- _ASSIGNMENT_:
The records below are to be written out exactly, with every picture omitted.

- _SUPPLIED DATA_:
------------------------------------------------------------

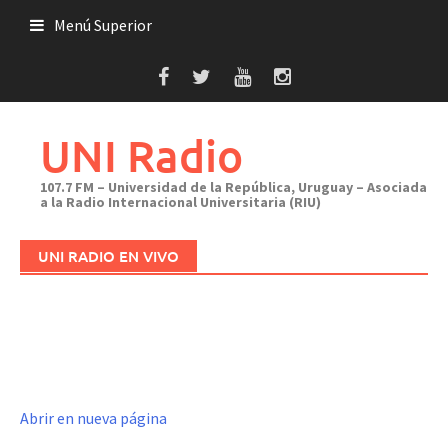
Saltar
Menú Superior
al
contenido
UNI Radio
107.7 FM – Universidad de la República, Uruguay – Asociada
a la Radio Internacional Universitaria (RIU)
UNI RADIO EN VIVO
Abrir en nueva página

------------------------------------------------------------

- _OUTPUT_:
Saltar
Menú Superior
al
contenido
UNI Radio
107.7 FM – Universidad de la República, Uruguay – Asociada
a la Radio Internacional Universitaria (RIU)
UNI RADIO EN VIVO
Abrir en nueva página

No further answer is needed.